§ **Task statement**
Each line that has the string "button" must be copied from the records below.
BEGIN Source information
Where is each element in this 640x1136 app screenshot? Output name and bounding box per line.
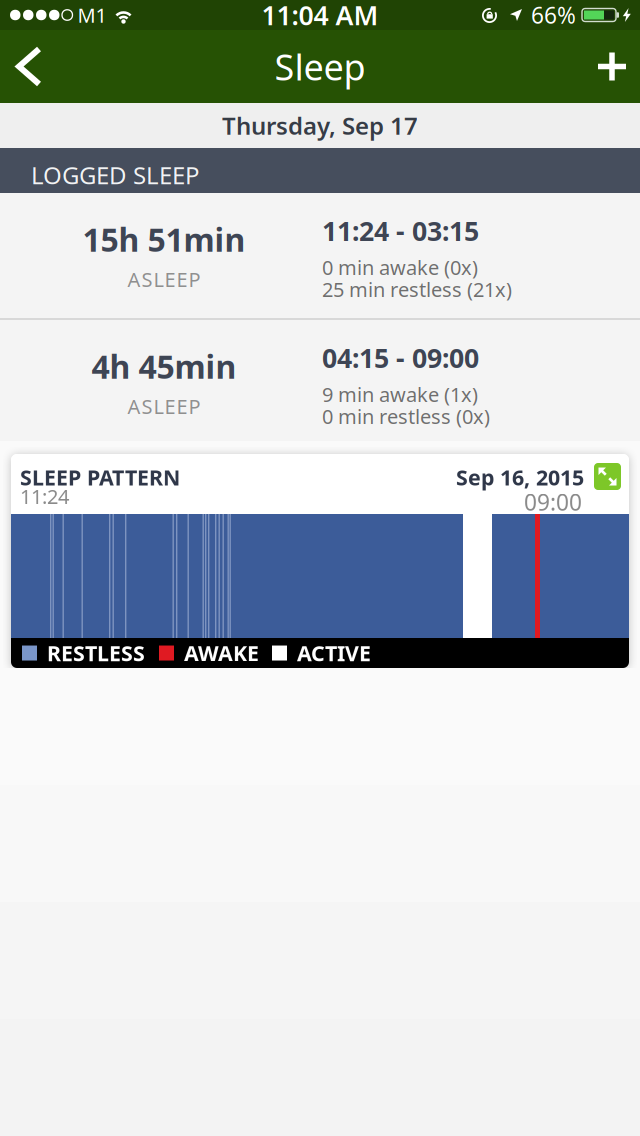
staticText: ASLEEP — [128, 393, 200, 420]
staticText: 0 min restless (0x) — [322, 403, 490, 430]
staticText: AWAKE — [184, 639, 259, 667]
staticText: ASLEEP — [128, 266, 200, 293]
staticText: 0 min awake (0x) — [322, 254, 478, 281]
staticText: Sleep — [274, 43, 366, 90]
staticText: 11:24 - 03:15 — [322, 213, 479, 248]
button[interactable]: Back — [0, 41, 55, 92]
staticText: Sep 16, 2015 — [456, 463, 584, 491]
staticText: ACTIVE — [297, 639, 371, 667]
staticText: 15h 51min — [82, 218, 246, 260]
staticText: 11:24 — [20, 483, 69, 510]
staticText: RESTLESS — [47, 639, 145, 667]
staticText: SLEEP PATTERN — [20, 463, 180, 491]
staticText: 9 min awake (1x) — [322, 381, 478, 408]
staticText: 25 min restless (21x) — [322, 276, 512, 303]
staticText: 66% — [531, 0, 576, 30]
staticText: 09:00 — [524, 487, 582, 517]
staticText: LOGGED SLEEP — [31, 159, 200, 191]
button[interactable]: 15h 51min — [0, 193, 640, 318]
staticText: Thursday, Sep 17 — [222, 110, 418, 142]
staticText: 04:15 - 09:00 — [322, 340, 479, 375]
staticText: 11:04 AM — [262, 0, 378, 33]
button[interactable]: Expand sleep pattern — [594, 463, 621, 490]
staticText: M1 — [78, 2, 106, 28]
button[interactable]: 4h 45min — [0, 320, 640, 441]
staticText: 4h 45min — [92, 345, 236, 388]
button[interactable]: Add sleep log — [590, 41, 640, 92]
END Source information
§ **Solution**
button[interactable]: Back — [0, 41, 55, 92]
button[interactable]: 15h 51min — [0, 193, 640, 318]
button[interactable]: Expand sleep pattern — [594, 463, 621, 490]
button[interactable]: 4h 45min — [0, 320, 640, 441]
button[interactable]: Add sleep log — [590, 41, 640, 92]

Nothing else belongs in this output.